* _PROBLEM DESCRIPTION_
Copy only those lines which run from the line containing "Target: right lung upper lobe." to the end of the entries below, both inclusive, exactly as written and with no pictures.

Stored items
- Opening Delimiter -
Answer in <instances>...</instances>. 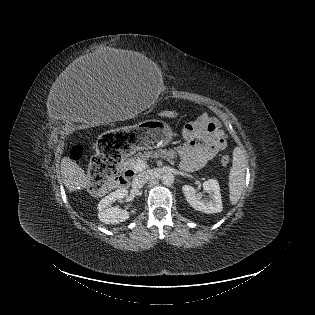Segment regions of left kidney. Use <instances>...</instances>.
Here are the masks:
<instances>
[{"mask_svg": "<svg viewBox=\"0 0 315 315\" xmlns=\"http://www.w3.org/2000/svg\"><path fill=\"white\" fill-rule=\"evenodd\" d=\"M203 189L209 193V200H200L197 196L195 188L189 185L182 187L183 193L187 202L195 210L201 211L207 214L219 213L222 211V200L219 183L215 179H209L203 183Z\"/></svg>", "mask_w": 315, "mask_h": 315, "instance_id": "left-kidney-1", "label": "left kidney"}]
</instances>
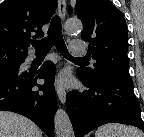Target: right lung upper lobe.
<instances>
[{
    "instance_id": "right-lung-upper-lobe-1",
    "label": "right lung upper lobe",
    "mask_w": 144,
    "mask_h": 137,
    "mask_svg": "<svg viewBox=\"0 0 144 137\" xmlns=\"http://www.w3.org/2000/svg\"><path fill=\"white\" fill-rule=\"evenodd\" d=\"M57 0H5L0 5V71L24 62L29 42L44 35Z\"/></svg>"
}]
</instances>
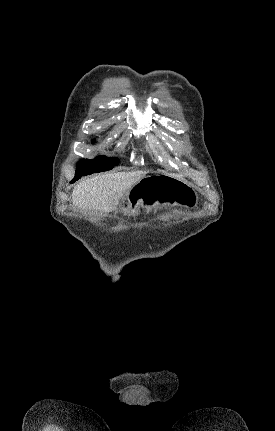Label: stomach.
<instances>
[{
	"label": "stomach",
	"mask_w": 275,
	"mask_h": 431,
	"mask_svg": "<svg viewBox=\"0 0 275 431\" xmlns=\"http://www.w3.org/2000/svg\"><path fill=\"white\" fill-rule=\"evenodd\" d=\"M198 196L185 181L168 174H153L143 177L125 194L119 210L135 214L142 207L147 211L167 206L194 209Z\"/></svg>",
	"instance_id": "stomach-1"
}]
</instances>
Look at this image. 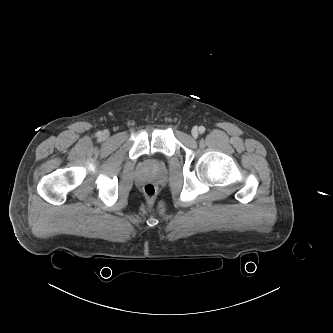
- Closing Delimiter -
* _EXPECTED ANSWER_
Target: right lung upper lobe.
<instances>
[{
    "instance_id": "right-lung-upper-lobe-1",
    "label": "right lung upper lobe",
    "mask_w": 144,
    "mask_h": 137,
    "mask_svg": "<svg viewBox=\"0 0 144 137\" xmlns=\"http://www.w3.org/2000/svg\"><path fill=\"white\" fill-rule=\"evenodd\" d=\"M57 0H5L0 5V71L24 62L29 42L44 35Z\"/></svg>"
}]
</instances>
Label: stomach.
<instances>
[{
	"label": "stomach",
	"mask_w": 275,
	"mask_h": 431,
	"mask_svg": "<svg viewBox=\"0 0 275 431\" xmlns=\"http://www.w3.org/2000/svg\"><path fill=\"white\" fill-rule=\"evenodd\" d=\"M198 196L185 181L168 174H153L143 177L125 194L119 210L135 214L142 207L147 211L167 206L194 209Z\"/></svg>",
	"instance_id": "stomach-1"
}]
</instances>
Look at this image. 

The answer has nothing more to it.